__EXCERPTED DATA__.
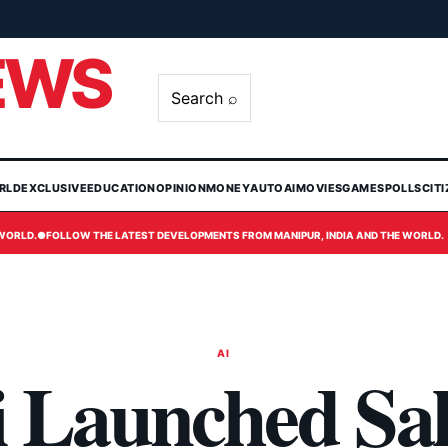
EWS
Search ⌕
RLD
EXCLUSIVE
EDUCATION
OPINION
MONEY
AUTO
AI
MOVIES
GAMES
POLLS
CIT
 WORLD.
●
FOLLOW THE LATEST DEVELOPMENTS FROM MANIPUR, INDIA AND THE WORLD.
AI
i Launched Sal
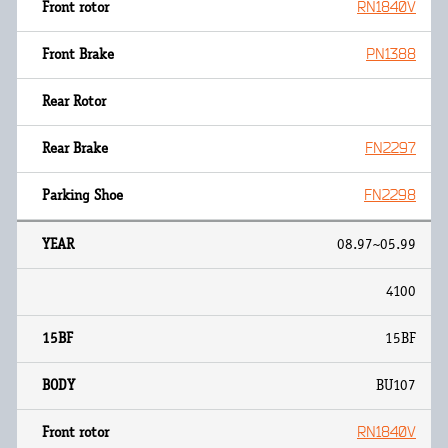
RN1840V
PN1388
FN2297
FN2298
08.97~05.99
4100
15BF
BU107
RN1840V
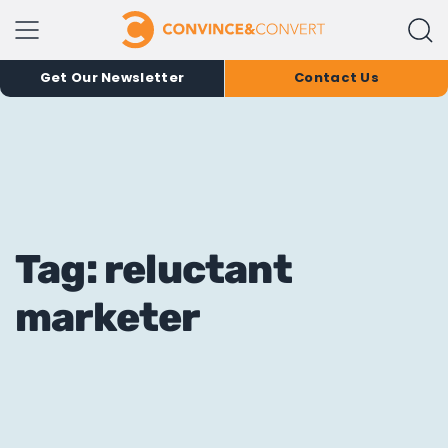
Get Our Newsletter
Contact Us
Tag: reluctant
marketer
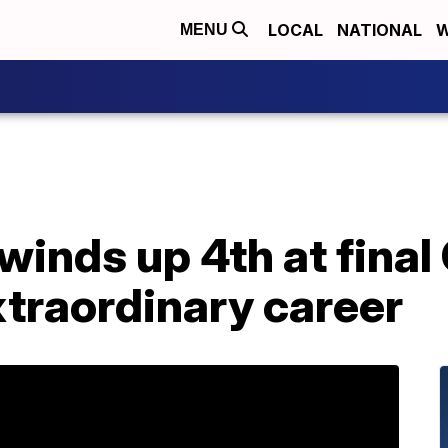
LOCAL
NATIONAL
W
MENU
inds up 4th at final
xtraordinary career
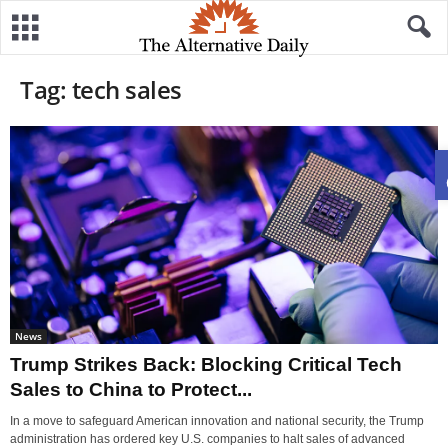
Tag: tech sales
News
Trump Strikes Back: Blocking Critical Tech
Sales to China to Protect...
In a move to safeguard American innovation and national security, the Trump
administration has ordered key U.S. companies to halt sales of advanced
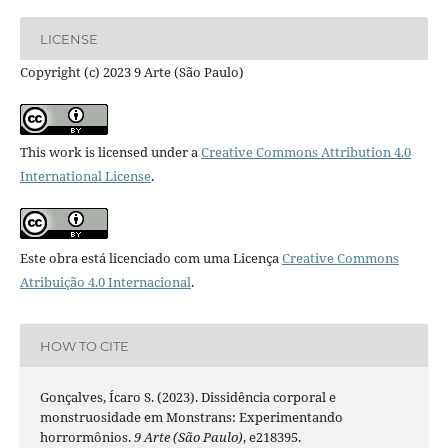
LICENSE
Copyright (c) 2023 9 Arte (São Paulo)
This work is licensed under a
Creative Commons Attribution 4.0
International License
.
Este obra está licenciado com uma Licença
Creative Commons
Atribuição 4.0 Internacional
.
HOW TO CITE
Gonçalves, Ícaro S. (2023). Dissidência corporal e
monstruosidade em Monstrans: Experimentando
horrormônios.
9 Arte (São Paulo)
, e218395.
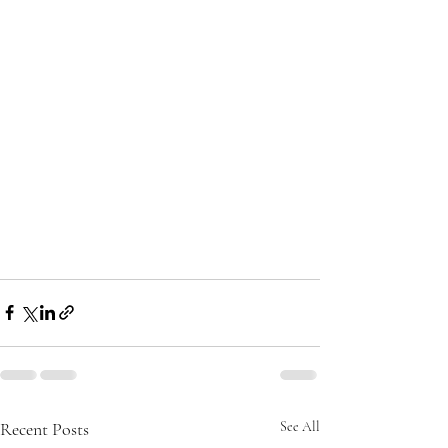
Recent Posts
See All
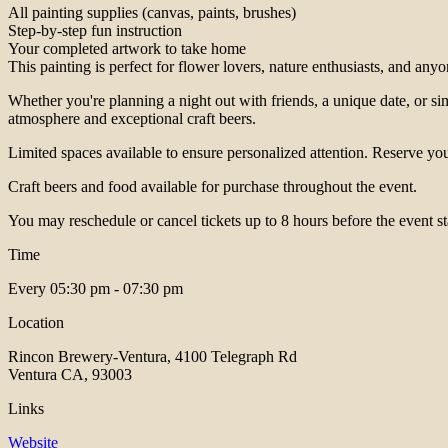
All painting supplies (canvas, paints, brushes)
Step-by-step fun instruction
Your completed artwork to take home
This painting is perfect for flower lovers, nature enthusiasts, and any
Whether you're planning a night out with friends, a unique date, or sim
atmosphere and exceptional craft beers.
Limited spaces available to ensure personalized attention. Reserve your
Craft beers and food available for purchase throughout the event.
You may reschedule or cancel tickets up to 8 hours before the event st
Time
Every
05:30 pm - 07:30 pm
Location
Rincon Brewery-Ventura, 4100 Telegraph Rd
Ventura CA, 93003
Links
Website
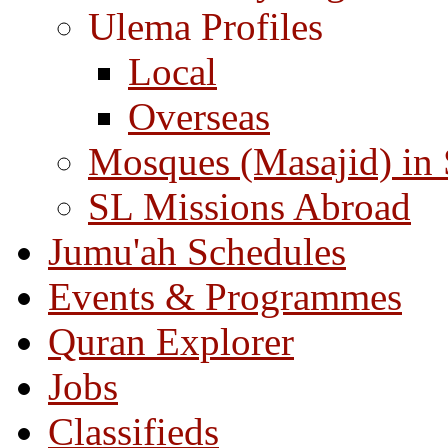
Ulema Profiles
Local
Overseas
Mosques (Masajid) in
SL Missions Abroad
Jumu'ah Schedules
Events & Programmes
Quran Explorer
Jobs
Classifieds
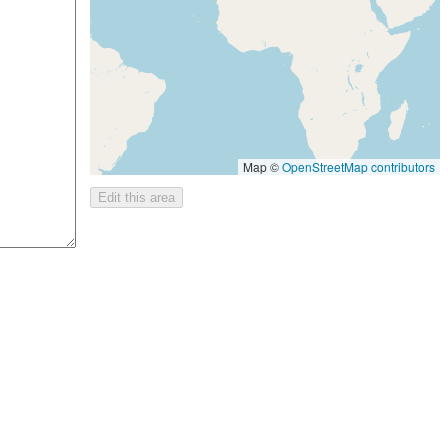
Map ©
OpenStreetMap contributors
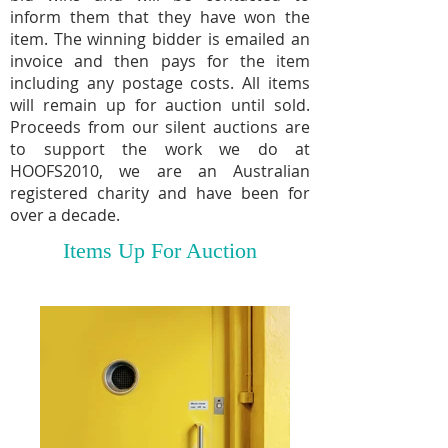
inform them that they have won the
item. The winning bidder is emailed an
invoice and then pays for the item
including any postage costs. All items
will remain up for auction until sold.
Proceeds from our silent auctions are
to support the work we do at
HOOFS2010, we are an Australian
registered charity and have been for
over a decade.
Items Up For Auction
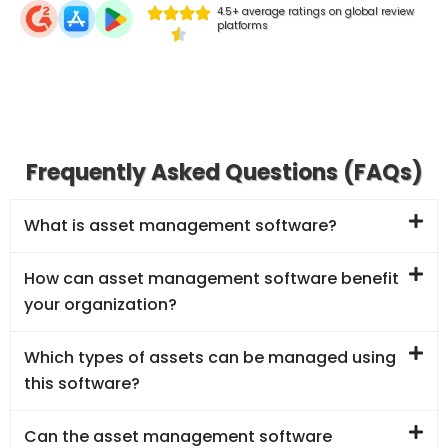
4.5+ average ratings on global review
platforms
Frequently Asked Questions (FAQs)
What is asset management software?
How can asset management software benefit
your organization?
Which types of assets can be managed using
this software?
Can the asset management software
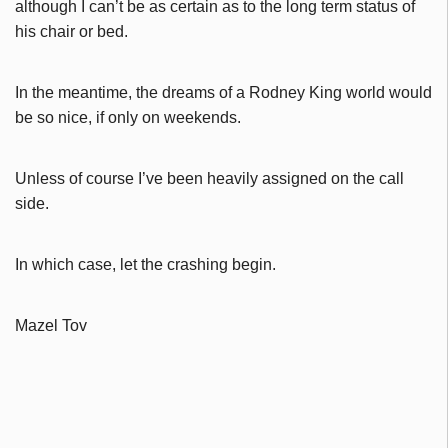
although I can’t be as certain as to the long term status of
his chair or bed.
In the meantime, the dreams of a Rodney King world would
be so nice, if only on weekends.
Unless of course I’ve been heavily assigned on the call
side.
In which case, let the crashing begin.
Mazel Tov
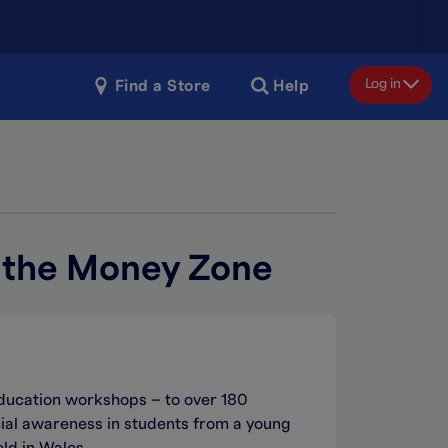
Log in
Find a Store
Help
n the Money Zone
ducation workshops – to over 180
ial awareness in students from a young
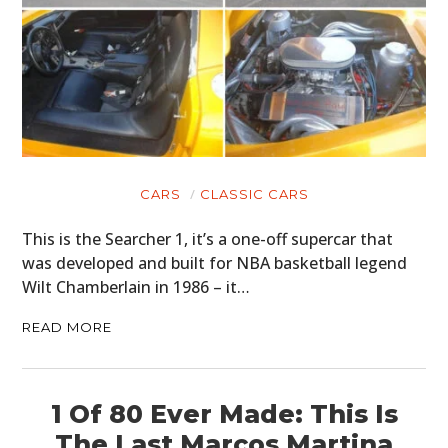
CARS
CLASSIC CARS
This is the Searcher 1, it’s a one-off supercar that
was developed and built for NBA basketball legend
Wilt Chamberlain in 1986 – it…
READ MORE
1 Of 80 Ever Made: This Is
The Last Marcos Martina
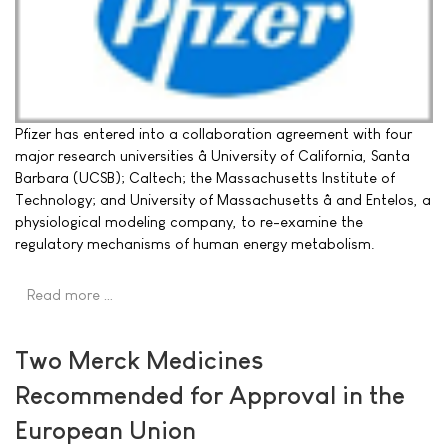
Pfizer has entered into a collaboration agreement with four
major research universities â University of California, Santa
Barbara (UCSB); Caltech; the Massachusetts Institute of
Technology; and University of Massachusetts â and Entelos, a
physiological modeling company, to re-examine the
regulatory mechanisms of human energy metabolism.
Read more …
Two Merck Medicines
Recommended for Approval in the
European Union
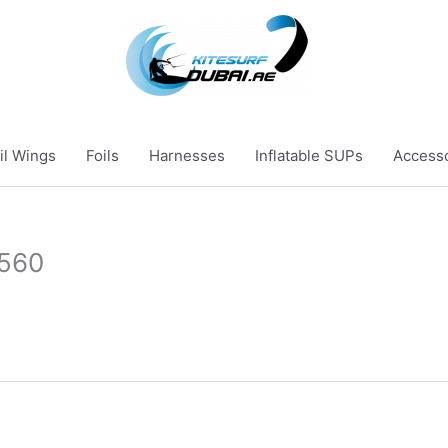
il Wings
Foils
Harnesses
Inflatable SUPs
Access
×560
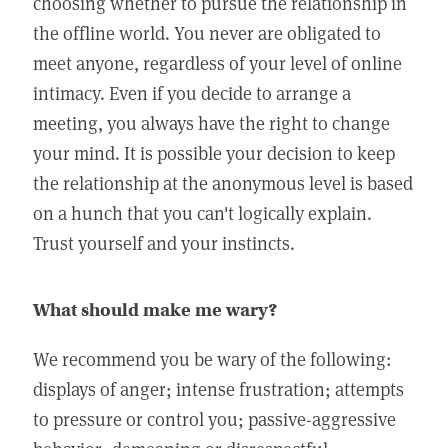
choosing whether to pursue the relationship in
the offline world. You never are obligated to
meet anyone, regardless of your level of online
intimacy. Even if you decide to arrange a
meeting, you always have the right to change
your mind. It is possible your decision to keep
the relationship at the anonymous level is based
on a hunch that you can't logically explain.
Trust yourself and your instincts.
What should make me wary?
We recommend you be wary of the following:
displays of anger; intense frustration; attempts
to pressure or control you; passive-aggressive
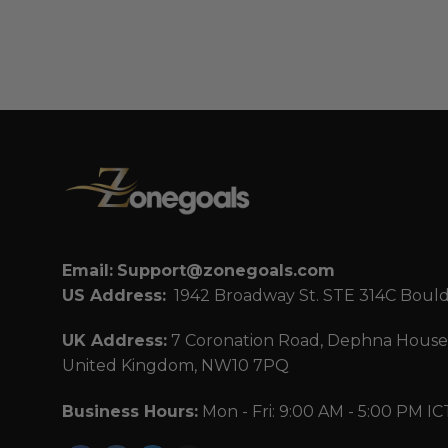
Email:
Support@zonegoals.com
US Address:
1942 Broadway St. STE 314C Boul
UK Address:
7 Coronation Road, Dephna House,
United Kingdom, NW10 7PQ
Business Hours:
Mon - Fri: 9:00 AM - 5:00 PM IC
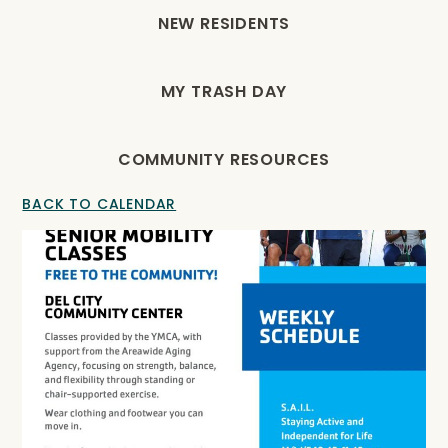
NEW RESIDENTS
MY TRASH DAY
COMMUNITY RESOURCES
BACK TO CALENDAR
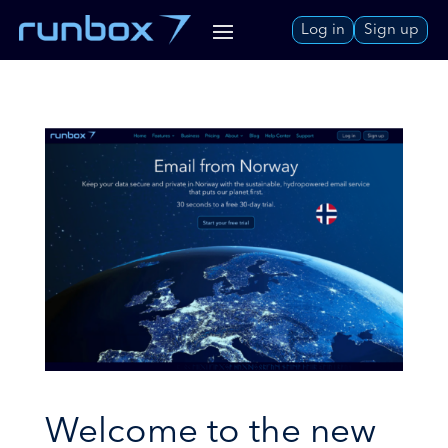
Skip
Log in
Sign up
to
Content
Welcome to the new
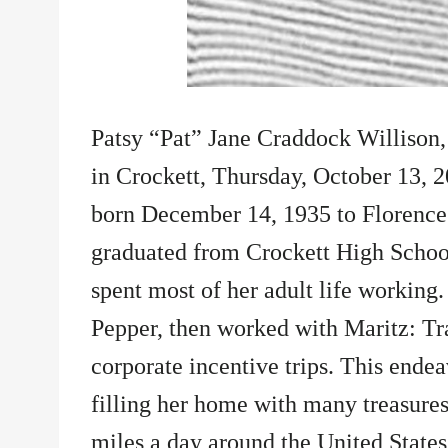
Patsy “Pat” Jane Craddock Willison,
in Crockett, Thursday, October 13, 2
born December 14, 1935 to Florence
graduated from Crockett High Schoo
spent most of her adult life working.
Pepper, then worked with Maritz: Tra
corporate incentive trips. This endea
filling her home with many treasures
miles a day around the United States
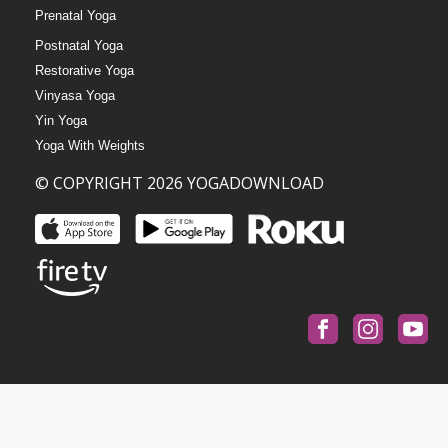
Prenatal Yoga
Postnatal Yoga
Restorative Yoga
Vinyasa Yoga
Yin Yoga
Yoga With Weights
© COPYRIGHT 2026 YOGADOWNLOAD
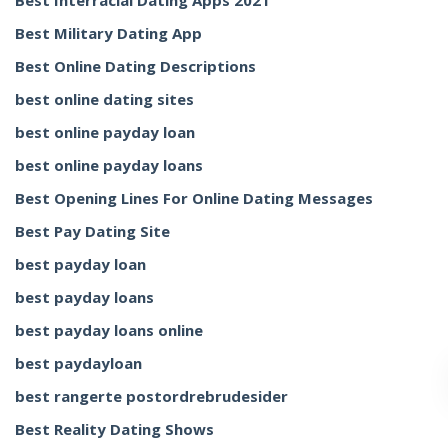
Best Interracial Dating Apps 2021
Best Military Dating App
Best Online Dating Descriptions
best online dating sites
best online payday loan
best online payday loans
Best Opening Lines For Online Dating Messages
Best Pay Dating Site
best payday loan
best payday loans
best payday loans online
best paydayloan
best rangerte postordrebrudesider
Best Reality Dating Shows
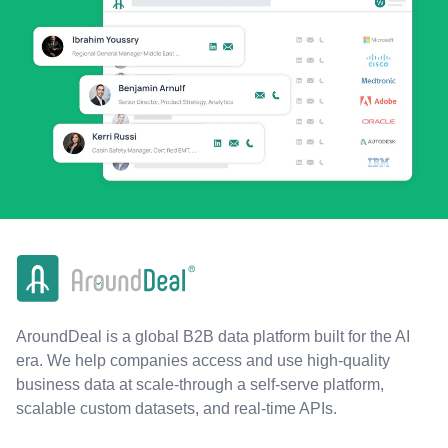
AroundDeal is a global B2B data platform built for the AI
era. We help companies access and use high-quality
business data at scale-through a self-serve platform,
scalable custom datasets, and real-time APIs.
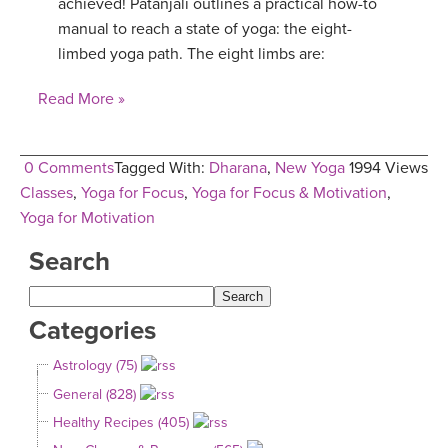
achieved! Patanjali outlines a practical how-to
manual to reach a state of yoga: the eight-
limbed yoga path. The eight limbs are:
Read More »
0 Comments
Tagged With:
Dharana
,
New Yoga
1994 Views
Classes
,
Yoga for Focus
,
Yoga for Focus & Motivation
,
Yoga for Motivation
Search
Categories
Astrology (75)
General (828)
Healthy Recipes (405)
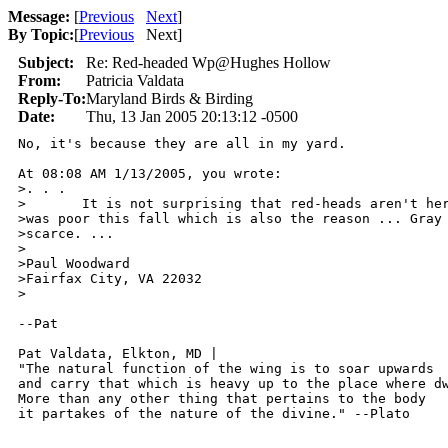
Message:
[
Previous
Next
]
By Topic:
[
Previous
Next
]
Subject:
Re: Red-headed Wp@Hughes Hollow
From:
Patricia Valdata
Reply-To:
Maryland Birds & Birding
Date:
Thu, 13 Jan 2005 20:13:12 -0500
No, it's because they are all in my yard.

At 08:08 AM 1/13/2005, you wrote:

>. . .

>       It is not surprising that red-heads aren't her
>was poor this fall which is also the reason ... Gray 
>scarce. ...

>

>Paul Woodward

>Fairfax City, VA 22032

>

--Pat

Pat Valdata, Elkton, MD | 

"The natural function of the wing is to soar upwards

and carry that which is heavy up to the place where dw
More than any other thing that pertains to the body

it partakes of the nature of the divine." --Plato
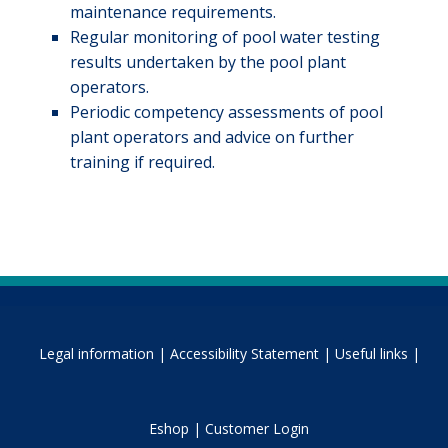
maintenance requirements.
Regular monitoring of pool water testing
results undertaken by the pool plant
operators.
Periodic competency assessments of pool
plant operators and advice on further
training if required.
Legal information |
Accessibility Statement |
Useful links |
Eshop |
Customer Login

__GOAL OF THE EXERCISE__. Word for word, retype the lines in the entries above that run from the one with "Whether you're planning" through the one with "invoice and then pays for the item". Both ends count; pictures do not.

__WRITTEN ANSWER__.
Whether you're planning a night out with friends, a unique date, or sim
atmosphere and exceptional craft beers.
Limited spaces available to ensure personalized attention. Reserve your
Craft beers and food available for purchase throughout the event.
You may reschedule or cancel tickets up to 8 hours before the event st
Time
Every
05:30 pm - 07:30 pm
Location
Rincon Brewery-Ventura, 4100 Telegraph Rd
Ventura CA, 93003
Links
Website
Ulema Profiles
Local
Overseas
Mosques (Masajid) in
SL Missions Abroad
Jumu'ah Schedules
Events & Programmes
Quran Explorer
Jobs
Classifieds
Map ©
OpenStreetMap contributors
inform them that they have won the
item. The winning bidder is emailed an
invoice and then pays for the item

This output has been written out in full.